Nationally, while the proportion of degree-seeking students at community colleges who graduate within six years is about 40 percent, the six-year completion rate for non-degree-seeking students is about 24 percent, according to the National Student Clearinghouse, which monitors this information.

The movement to keep track of skill-builder students is still in its infancy. This can be a problem for colleges that are increasingly evaluated based on their completion rates, which generally don’t take into account students who show up to take a few Information Technology courses to get a raise or a promotion.

“That’s a success story for that student and for the overall economy and society, but it’s hard to count,” said Paul Feist, spokesman for the California Community Colleges System.

Colleges can respond by bundling together the kinds of courses skill builders take and creating new kinds of credentials for them, said Patrick Perry, vice chancellor of technology at the California system chancellor’s office.

“Very short-term certificates — sometimes as low as two courses or six units — those are certificates that can be created pretty much on the fly,” Perry said.

Some schools are developing noncredit programs geared toward specific jobs for unemployed people who need to get back to work quickly.

In Michigan, for instance, Macomb Community College has developed a roughly six-week noncredit program to prepare students for the state’s certified nursing assistant exam.
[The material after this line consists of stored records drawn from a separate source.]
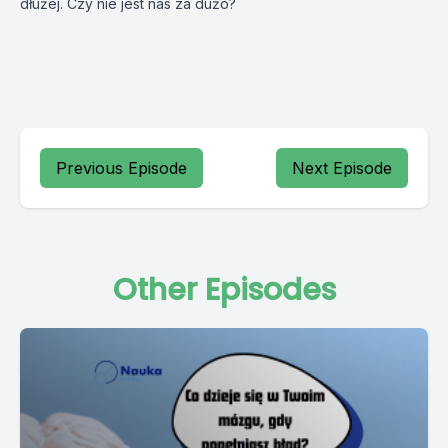
dłużej. Czy nie jest nas za dużo?
Previous Episode
Next Episode
Other Episodes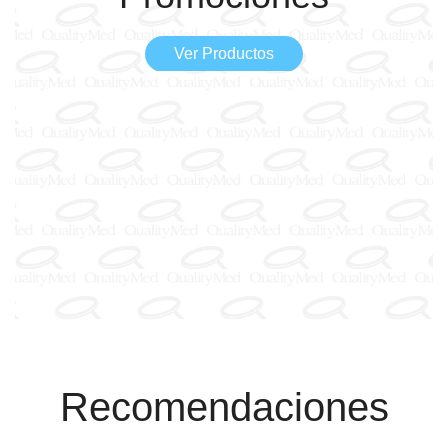
Ver Productos
Recomendaciones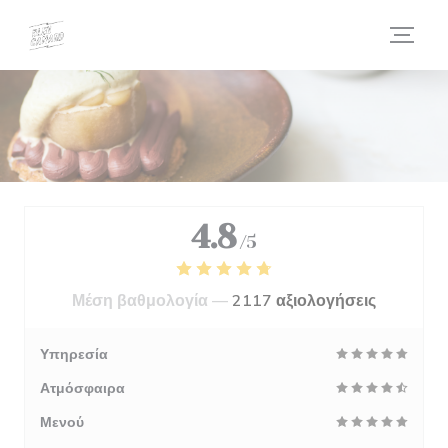
Πίνακας διαχείρισης "Μπισκότων" (Cookies)
4.8
/5
Μέση βαθμολογία —
2117 αξιολογήσεις
Υπηρεσία
Ατμόσφαιρα
Μενού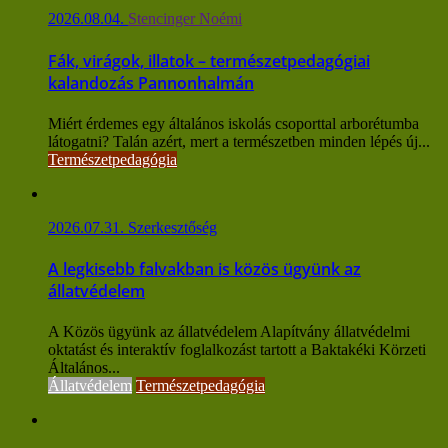
2026.08.04.
Stencinger Noémi
Fák, virágok, illatok – természetpedagógiai
kalandozás Pannonhalmán
Miért érdemes egy általános iskolás csoporttal arborétumba
látogatni? Talán azért, mert a természetben minden lépés új...
Természetpedagógia
2026.07.31.
Szerkesztőség
A legkisebb falvakban is közös ügyünk az
állatvédelem
A Közös ügyünk az állatvédelem Alapítvány állatvédelmi
oktatást és interaktív foglalkozást tartott a Baktakéki Körzeti
Általános...
Állatvédelem
Természetpedagógia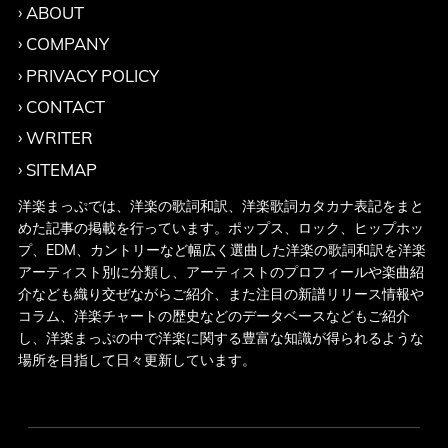
ABOUT
COMPANY
PRIVACY POLICY
CONTACT
WRITER
SITEMAP
洋楽まっぷでは、洋楽の歌詞和訳、洋楽歌詞カタカナ表記をまと
めた記事の掲載を行っています。ポップス、ロック、ヒップホッ
プ、EDM、カントリーなど幅広く選曲した洋楽の歌詞和訳を洋楽
アーティスト別に分類し、アーティストのプロフィールや楽曲紹
介なども織り交ぜながらご紹介、また注目の新譜リリース情報や
コラム、洋楽チャートの歴史などのデータベースなどもご紹介
し、洋楽まっぷの中で洋楽に関する豊富な知識が得られるような
場所を目指して日々更新しています。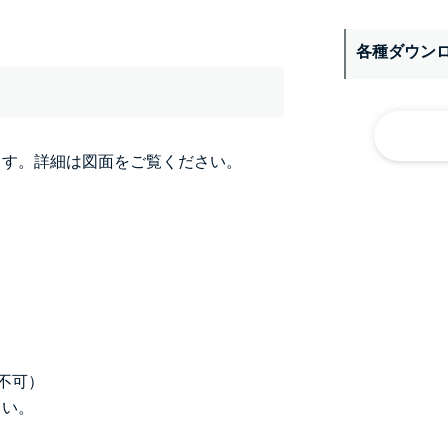
各種ダウン
ます。詳細は図面をご覧ください。
不可）
さい。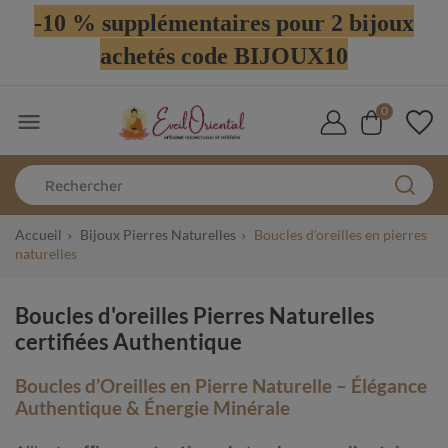
-10 % supplémentaires pour 2 bijoux
achetés code BIJOUX10
0

Accueil
Bijoux Pierres Naturelles
Boucles d'oreilles en pierres
naturelles
Boucles d'oreilles Pierres Naturelles
certifiées Authentique
Boucles d’Oreilles en Pierre Naturelle – Élégance
Authentique & Énergie Minérale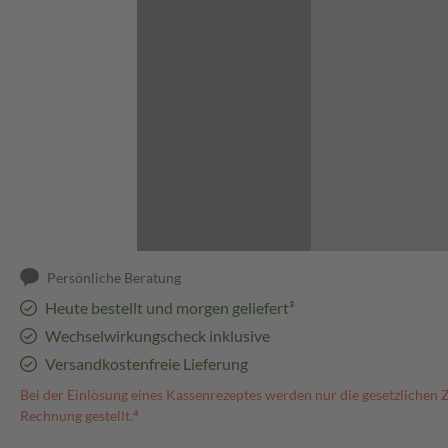
Abbildung kann abweichen
Persönliche Beratung
Heute bestellt und morgen geliefert³
Wechselwirkungscheck inklusive
Versandkostenfreie Lieferung
Bei der Einlösung eines Kassenrezeptes werden nur die gesetzlichen 
Rechnung gestellt.⁴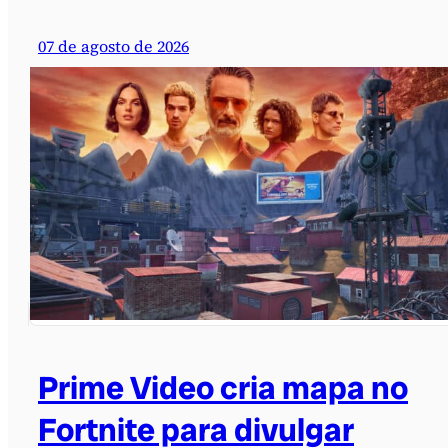
07 de agosto de 2026
Prime Video cria mapa no
Fortnite para divulgar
“The issue there is, which credentials are powerful enough to say to people who are unemployed, ‘If you take these things, you will then be able to get these jobs,’” said Macomb President James Jacobs.

There’s yet another reason to go back to school without intending to get a degree, said Floerke, the archaeologist attending Santa Rosa Junior College.

“Going to school for a piece of paper is the worst reason to go to school,” he said. “Go to school because you want to learn something.”